Content starts

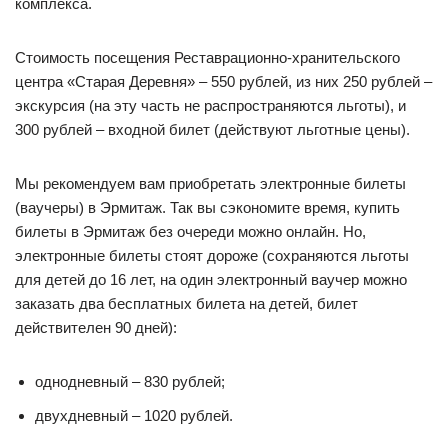
комплекса.
Стоимость посещения Реставрационно-хранительского
центра «Старая Деревня» – 550 рублей, из них 250 рублей –
экскурсия (на эту часть не распространяются льготы), и
300 рублей – входной билет (действуют льготные цены).
Мы рекомендуем вам приобретать электронные билеты
(ваучеры) в Эрмитаж. Так вы сэкономите время, купить
билеты в Эрмитаж без очереди можно онлайн. Но,
электронные билеты стоят дороже (сохраняются льготы
для детей до 16 лет, на один электронный ваучер можно
заказать два бесплатных билета на детей, билет
действителен 90 дней):
однодневный – 830 рублей;
двухдневный – 1020 рублей.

Content ends

== EXERCISE AIM ==
Retype the line containing "300 рублей –" and each line after it through the end of the listing, exactly, leaving out everything else.

== ANSWER TO THIS TASK ==
300 рублей – входной билет (действуют льготные цены).
Мы рекомендуем вам приобретать электронные билеты
(ваучеры) в Эрмитаж. Так вы сэкономите время, купить
билеты в Эрмитаж без очереди можно онлайн. Но,
электронные билеты стоят дороже (сохраняются льготы
для детей до 16 лет, на один электронный ваучер можно
заказать два бесплатных билета на детей, билет
действителен 90 дней):
однодневный – 830 рублей;
двухдневный – 1020 рублей.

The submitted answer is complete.